Go through the data and copy each line where the word "Privat" shows up.
-- -- --
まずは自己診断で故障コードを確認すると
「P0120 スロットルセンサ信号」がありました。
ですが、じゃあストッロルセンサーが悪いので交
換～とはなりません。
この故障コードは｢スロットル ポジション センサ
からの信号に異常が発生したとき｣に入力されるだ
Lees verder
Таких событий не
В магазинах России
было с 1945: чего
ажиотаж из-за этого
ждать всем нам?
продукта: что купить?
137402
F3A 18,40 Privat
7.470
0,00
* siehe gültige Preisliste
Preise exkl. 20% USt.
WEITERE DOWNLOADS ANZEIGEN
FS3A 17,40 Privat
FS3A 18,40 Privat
-- -- --
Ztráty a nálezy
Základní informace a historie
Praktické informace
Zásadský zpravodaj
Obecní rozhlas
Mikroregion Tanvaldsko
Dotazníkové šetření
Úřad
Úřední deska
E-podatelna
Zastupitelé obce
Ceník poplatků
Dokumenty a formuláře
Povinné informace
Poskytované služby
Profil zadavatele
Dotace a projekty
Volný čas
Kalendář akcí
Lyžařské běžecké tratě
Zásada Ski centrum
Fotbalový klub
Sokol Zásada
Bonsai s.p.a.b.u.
-- -- --
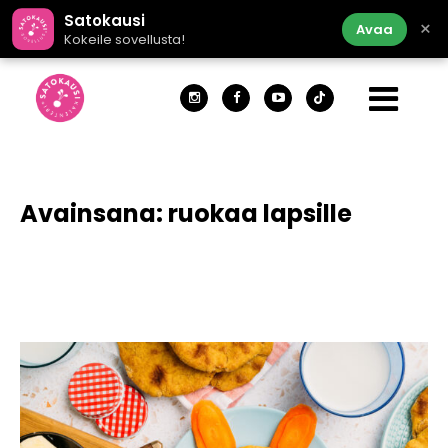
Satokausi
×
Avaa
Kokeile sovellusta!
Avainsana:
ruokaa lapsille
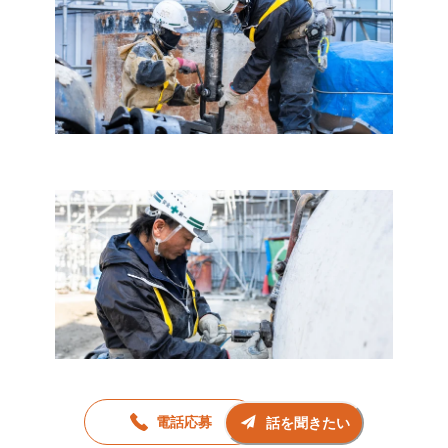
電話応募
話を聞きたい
-- -- --
PROBLEM SOLUTION ->
F3A 18,40 Privat
FS3A 17,40 Privat
FS3A 18,40 Privat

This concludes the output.